Deutschland steht mit dieser Art von Missbrauch nicht allein da. 2020 nahm auch der Betrug beim Arbeitslosengeld deutlich zu. Mehr als 36 Milliarden US-Dollar wurden von Betrügern gestohlen, die falsche Arbeitslosenanträge stellten. Ein aktueller Bericht erklärt, wie Kriminelle gestohlene persönliche Informationen (PII) verwendeten, um sich als amerikanischer Staatsbürger auszugeben und Arbeitslosenhilfe zu erhalten. In diesen Fällen (konkret von Kriminellen in Nigeria bekannt) werden die gestohlenen PII in cyberkriminellen Foren gefunden und zur digitalen Einreichung von Formularen verwendet. Die Kriminellen nutzten die Situation, um verfügbare Gelder von den vorgesehenen Empfängern zu stehlen.

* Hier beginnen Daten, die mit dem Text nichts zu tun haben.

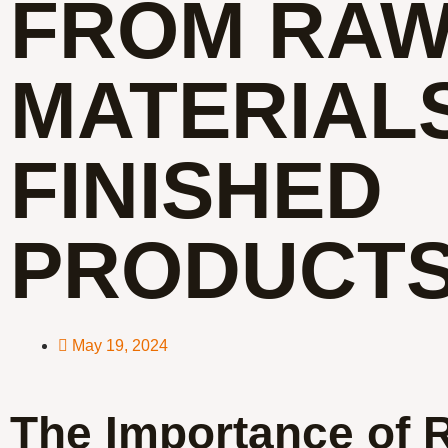
FROM RA
MATERIAL
FINISHED
PRODUCT
May 19, 2024
The Importance of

Wird Cyber-Betrug nach Covid-19 verschwinden?
Wir gehen davon aus, dass diese Art von Cyber-Betrug auch nach der Pandemie weitergehen wird. Es gibt für Kriminelle keinen Grund, diese neuen Methoden aufzugeben, selbst wenn wieder mehr physische Straftaten möglich sind. Digitale Versionen des Betrugs lassen sie von zu Hause aus arbeiten, genau wie alle anderen. Die Wahrscheinlichkeit ist hoch, dass diese Angriffe so lange funktionieren, bis sich mehr Menschen der Risiken bewusst sind.
Heutzutage können alle Arten der Verbrechen eine Cyber-Komponente haben. Betrachten Sie die Umstände und kontextualisieren Sie die Situation. Könnte diese Nachricht falsch sein? Könnte diese Website eine Fälschung sein? Könnte diese Person, mit der ich spreche, lügen? Wie kann ich das alles verifizieren? Dies sind Fragen, die man sich stellen sollte, bevor man persönliche Daten oder Zahlungsinformationen jeglicher Art herausgibt.